A prevailing informal assumption is that training/teaching in smaller class sizes results in greater learning for beginners, but there is evidence that with the MMM activity, learning can happen just as well with beginners in larger classes (e.g. >100 students) as in smaller classes (e.g., 13 students), particularly if enough time is spent on the activity. Figure 5 illustrates that multiple-choice learning gains occurred in all ranges of class sizes (from 13 to 105 students).
Class time spent on the activity may be an important factor for increasing student learning gains (Figure 6), which is particularly apparent with the open-ended questions. Students who had at least 100 minutes to spend on the activity at the beginner level were more likely to have higher overall learning gains than beginners who spent 75 minutes. This becomes an important consideration when introducing non-experts to volcano-monitoring methods. Brief overviews and one-time exposures are probably insufficient if attempting to shift beginners’ understanding to a novice level.

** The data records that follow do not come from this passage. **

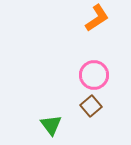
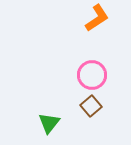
pink circle: moved 2 px left
green triangle: moved 2 px left, 2 px up; rotated 15 degrees clockwise
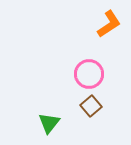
orange L-shape: moved 12 px right, 6 px down
pink circle: moved 3 px left, 1 px up
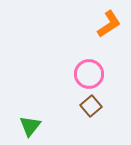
green triangle: moved 19 px left, 3 px down
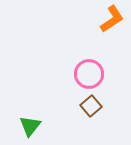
orange L-shape: moved 3 px right, 5 px up
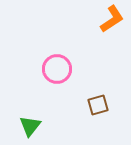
pink circle: moved 32 px left, 5 px up
brown square: moved 7 px right, 1 px up; rotated 25 degrees clockwise
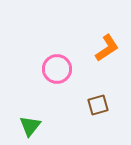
orange L-shape: moved 5 px left, 29 px down
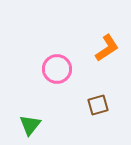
green triangle: moved 1 px up
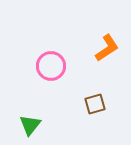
pink circle: moved 6 px left, 3 px up
brown square: moved 3 px left, 1 px up
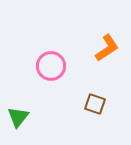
brown square: rotated 35 degrees clockwise
green triangle: moved 12 px left, 8 px up
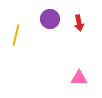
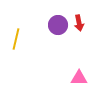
purple circle: moved 8 px right, 6 px down
yellow line: moved 4 px down
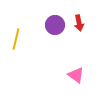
purple circle: moved 3 px left
pink triangle: moved 3 px left, 3 px up; rotated 36 degrees clockwise
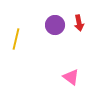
pink triangle: moved 5 px left, 2 px down
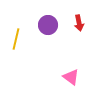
purple circle: moved 7 px left
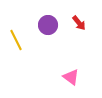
red arrow: rotated 28 degrees counterclockwise
yellow line: moved 1 px down; rotated 40 degrees counterclockwise
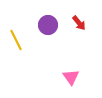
pink triangle: rotated 18 degrees clockwise
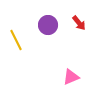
pink triangle: rotated 42 degrees clockwise
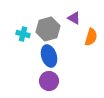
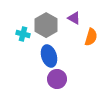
gray hexagon: moved 2 px left, 4 px up; rotated 15 degrees counterclockwise
purple circle: moved 8 px right, 2 px up
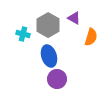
gray hexagon: moved 2 px right
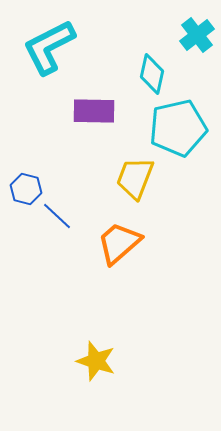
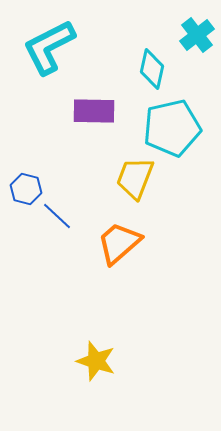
cyan diamond: moved 5 px up
cyan pentagon: moved 6 px left
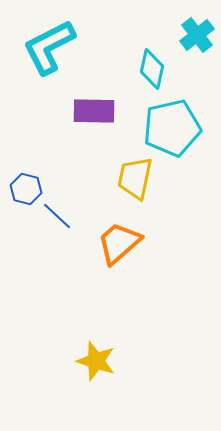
yellow trapezoid: rotated 9 degrees counterclockwise
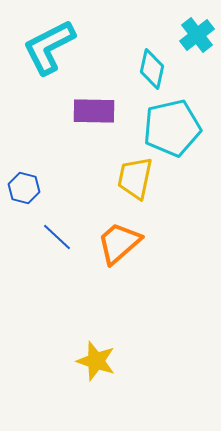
blue hexagon: moved 2 px left, 1 px up
blue line: moved 21 px down
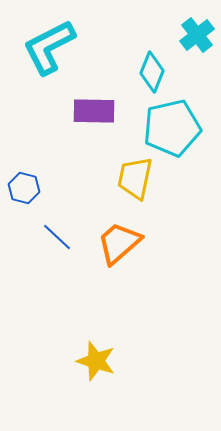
cyan diamond: moved 3 px down; rotated 9 degrees clockwise
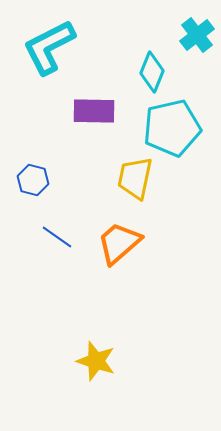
blue hexagon: moved 9 px right, 8 px up
blue line: rotated 8 degrees counterclockwise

Longer time periods spent with the MMM module were also correlated with stronger knowledge retention. Beginner learners who spent at least 100 minutes on the MMM activity retained their ability to identify monitoring techniques at a 98% success rate for the final exam, which was three weeks after the conclusion of the activity. Of that group, 88% were able to identify how inflation and deflation patterns related to eruptive activity on the final exam. This suggests that the MMM scenario provides a meaningful experience for beginners to learn about volcano monitoring beyond a superficial awareness. For learners that started at the novice level, the shift to an advanced level following the MMM activity argues that increased background knowledge (Chinn and Brewer 1993; Zimmerman 2000) and increased exposure to information enhances learning and efficacy levels (Pintrich and Zusho 2007).